Either way, the group, which specialized in moving between a Kinks conception of rock and out noise, worked during the seventies. And as any good Midwesterner, Rep had an opinion on Watergate, albeit distanced by freeway miles. “I Resign” takes on a first person narrative for the chorus while the rest of the track apes some sort of smart ass critique of the situation. Decent song, average if not pointed lyrics.
The point I’m gonna make is that while there were no doubt countless songs written about Nixon, perhaps the most amusing/listenable/engaging seem to come from seemingly obscure bands. So, Mike Rep? Who else?
Well, the Mysterious Minds. And how mysterious are they. So mysterious that no writting published in the vast tubes of the interewebs sports more than a paragraph about the group. Even with that, some sap went ahead and shelled out over three hundred dollars for the bands lone, privately pressed disc, entitled Mind Over Matter.
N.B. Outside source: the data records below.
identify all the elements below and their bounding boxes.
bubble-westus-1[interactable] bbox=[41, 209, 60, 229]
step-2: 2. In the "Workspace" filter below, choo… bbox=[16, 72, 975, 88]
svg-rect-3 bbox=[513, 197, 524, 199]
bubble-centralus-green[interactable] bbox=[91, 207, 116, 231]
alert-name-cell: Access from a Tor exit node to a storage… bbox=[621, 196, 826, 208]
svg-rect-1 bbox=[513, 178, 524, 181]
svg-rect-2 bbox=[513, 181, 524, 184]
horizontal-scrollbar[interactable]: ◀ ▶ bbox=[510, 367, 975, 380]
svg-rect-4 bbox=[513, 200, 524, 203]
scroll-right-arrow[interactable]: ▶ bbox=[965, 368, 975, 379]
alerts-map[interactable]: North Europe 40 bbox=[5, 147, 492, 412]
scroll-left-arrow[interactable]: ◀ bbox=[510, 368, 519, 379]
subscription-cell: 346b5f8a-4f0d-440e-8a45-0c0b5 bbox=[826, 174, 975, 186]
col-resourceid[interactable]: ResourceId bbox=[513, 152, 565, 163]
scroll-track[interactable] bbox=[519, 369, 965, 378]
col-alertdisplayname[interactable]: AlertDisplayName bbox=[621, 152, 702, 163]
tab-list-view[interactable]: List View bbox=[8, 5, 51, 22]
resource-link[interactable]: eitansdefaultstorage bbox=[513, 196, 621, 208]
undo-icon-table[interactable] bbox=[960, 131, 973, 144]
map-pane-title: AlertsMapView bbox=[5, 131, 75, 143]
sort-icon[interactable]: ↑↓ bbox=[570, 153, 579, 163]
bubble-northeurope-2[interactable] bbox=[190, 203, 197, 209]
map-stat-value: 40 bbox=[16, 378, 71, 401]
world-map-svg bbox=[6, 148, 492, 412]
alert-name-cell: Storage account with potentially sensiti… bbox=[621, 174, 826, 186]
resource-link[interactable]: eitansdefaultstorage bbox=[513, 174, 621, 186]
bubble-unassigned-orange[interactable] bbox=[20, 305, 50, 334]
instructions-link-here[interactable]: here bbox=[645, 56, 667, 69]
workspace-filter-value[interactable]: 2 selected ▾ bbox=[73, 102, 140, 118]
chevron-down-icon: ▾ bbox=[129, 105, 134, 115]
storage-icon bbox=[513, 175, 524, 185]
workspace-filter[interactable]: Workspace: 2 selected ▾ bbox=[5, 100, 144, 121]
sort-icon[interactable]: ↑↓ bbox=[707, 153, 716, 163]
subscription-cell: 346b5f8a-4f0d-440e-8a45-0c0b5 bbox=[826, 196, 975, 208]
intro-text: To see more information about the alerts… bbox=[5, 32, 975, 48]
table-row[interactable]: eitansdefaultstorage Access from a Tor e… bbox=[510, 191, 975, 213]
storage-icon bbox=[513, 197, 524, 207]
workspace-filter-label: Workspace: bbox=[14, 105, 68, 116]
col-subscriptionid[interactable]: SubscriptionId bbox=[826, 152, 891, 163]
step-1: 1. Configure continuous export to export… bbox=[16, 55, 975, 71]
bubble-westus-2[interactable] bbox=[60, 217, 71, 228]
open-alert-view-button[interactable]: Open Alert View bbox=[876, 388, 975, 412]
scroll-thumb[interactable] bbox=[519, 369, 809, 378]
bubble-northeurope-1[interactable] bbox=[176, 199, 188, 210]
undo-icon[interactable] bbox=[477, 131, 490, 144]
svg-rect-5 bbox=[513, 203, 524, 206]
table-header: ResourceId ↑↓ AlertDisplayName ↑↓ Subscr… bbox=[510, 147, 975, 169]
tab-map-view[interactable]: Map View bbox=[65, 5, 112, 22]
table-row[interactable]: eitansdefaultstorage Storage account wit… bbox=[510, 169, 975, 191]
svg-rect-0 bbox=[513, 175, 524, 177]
None of this matters as the band was clearly incapable of creating any sort of interest in its work during the time it existed. That might mean the music is worthless – and some of it is. The opening track, “It’s Real,” sounds like a poorly done ska track during the first minute and change. And while the horn lines are interesting, it’s not as a result of the players possessing some sort of magic, musical acuity. Instead, one of the band’s members built a contraption – kinda like Captured by Robots – which played a spate of horns at once. That might be the most interesting aspect to the band’s career apart from how much it’s recordings are sold for.
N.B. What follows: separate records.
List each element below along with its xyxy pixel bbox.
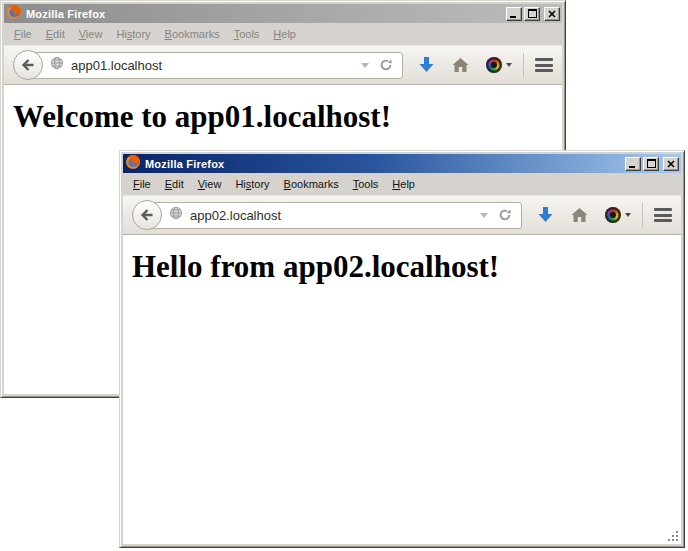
page-content: Hello from app02.localhost! bbox=[123, 235, 681, 544]
close-button[interactable] bbox=[663, 157, 679, 171]
window-title: Mozilla Firefox bbox=[145, 158, 224, 170]
minimize-button[interactable] bbox=[506, 7, 522, 21]
app-menu-button[interactable] bbox=[535, 58, 553, 72]
firefox-logo-icon[interactable] bbox=[125, 154, 141, 174]
menu-history[interactable]: History bbox=[228, 175, 276, 193]
menu-file[interactable]: File bbox=[7, 25, 39, 43]
downloads-button[interactable] bbox=[537, 206, 554, 224]
hamburger-icon bbox=[535, 58, 553, 72]
menu-tools[interactable]: Tools bbox=[227, 25, 267, 43]
titlebar[interactable]: Mozilla Firefox bbox=[123, 154, 681, 173]
site-identity-globe-icon[interactable] bbox=[50, 56, 64, 74]
colorwheel-addon-button[interactable] bbox=[605, 207, 631, 223]
window-controls bbox=[506, 7, 560, 21]
back-button[interactable] bbox=[132, 200, 162, 230]
urlbar-dropdown-icon[interactable] bbox=[480, 213, 488, 218]
titlebar[interactable]: Mozilla Firefox bbox=[4, 4, 562, 23]
hamburger-icon bbox=[654, 208, 672, 222]
site-identity-globe-icon[interactable] bbox=[169, 206, 183, 224]
app-menu-button[interactable] bbox=[654, 208, 672, 222]
maximize-button[interactable] bbox=[643, 157, 659, 171]
urlbar-dropdown-icon[interactable] bbox=[361, 63, 369, 68]
addon-dropdown-caret-icon bbox=[506, 63, 512, 67]
menu-edit[interactable]: Edit bbox=[39, 25, 72, 43]
colorwheel-addon-button[interactable] bbox=[486, 57, 512, 73]
maximize-button[interactable] bbox=[524, 7, 540, 21]
colorwheel-icon bbox=[486, 57, 502, 73]
window-controls bbox=[625, 157, 679, 171]
back-button[interactable] bbox=[13, 50, 43, 80]
firefox-logo-icon[interactable] bbox=[6, 4, 22, 24]
url-bar[interactable]: app01.localhost bbox=[28, 52, 403, 79]
window-title: Mozilla Firefox bbox=[26, 8, 105, 20]
navigation-toolbar: app02.localhost bbox=[123, 195, 681, 235]
menu-bookmarks[interactable]: Bookmarks bbox=[158, 25, 227, 43]
close-button[interactable] bbox=[544, 7, 560, 21]
menu-bar: File Edit View History Bookmarks Tools H… bbox=[123, 173, 681, 195]
url-text: app01.localhost bbox=[71, 58, 162, 73]
menu-history[interactable]: History bbox=[109, 25, 157, 43]
page-heading: Hello from app02.localhost! bbox=[123, 235, 681, 285]
colorwheel-icon bbox=[605, 207, 621, 223]
addon-dropdown-caret-icon bbox=[625, 213, 631, 217]
toolbar-separator bbox=[523, 53, 524, 77]
home-button[interactable] bbox=[452, 57, 469, 73]
toolbar-separator bbox=[642, 203, 643, 227]
url-bar[interactable]: app02.localhost bbox=[147, 202, 522, 229]
resize-grip[interactable] bbox=[667, 530, 680, 543]
downloads-button[interactable] bbox=[418, 56, 435, 74]
menu-bookmarks[interactable]: Bookmarks bbox=[277, 175, 346, 193]
browser-window-app02: Mozilla Firefox File Edit View History B… bbox=[119, 150, 685, 548]
page-heading: Welcome to app01.localhost! bbox=[4, 85, 562, 135]
reload-icon[interactable] bbox=[498, 208, 512, 222]
menu-view[interactable]: View bbox=[191, 175, 229, 193]
menu-help[interactable]: Help bbox=[385, 175, 422, 193]
reload-icon[interactable] bbox=[379, 58, 393, 72]
url-text: app02.localhost bbox=[190, 208, 281, 223]
menu-tools[interactable]: Tools bbox=[346, 175, 386, 193]
menu-bar: File Edit View History Bookmarks Tools H… bbox=[4, 23, 562, 45]
menu-view[interactable]: View bbox=[72, 25, 110, 43]
navigation-toolbar: app01.localhost bbox=[4, 45, 562, 85]
menu-file[interactable]: File bbox=[126, 175, 158, 193]
home-button[interactable] bbox=[571, 207, 588, 223]
minimize-button[interactable] bbox=[625, 157, 641, 171]
menu-help[interactable]: Help bbox=[266, 25, 303, 43]
menu-edit[interactable]: Edit bbox=[158, 175, 191, 193]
It’s not all throw away stuff, though, seeing as the band was unquestionably engaged with funky stuffs as well as psych musics. There’s more groove that trip here, but a pleasant balance is eventually struck by the time listeners wade through to the latter portion of the disc.
“Power of the Mind” is all swirling organ sounds and weird synth noises layered over a funky back beat while the vocalists drone on about this positive vibe and that good deed. The persistent off kilter nature to this track – and the whole disc – should impress some, but not to the point where folks need to drop hundreds of bucks.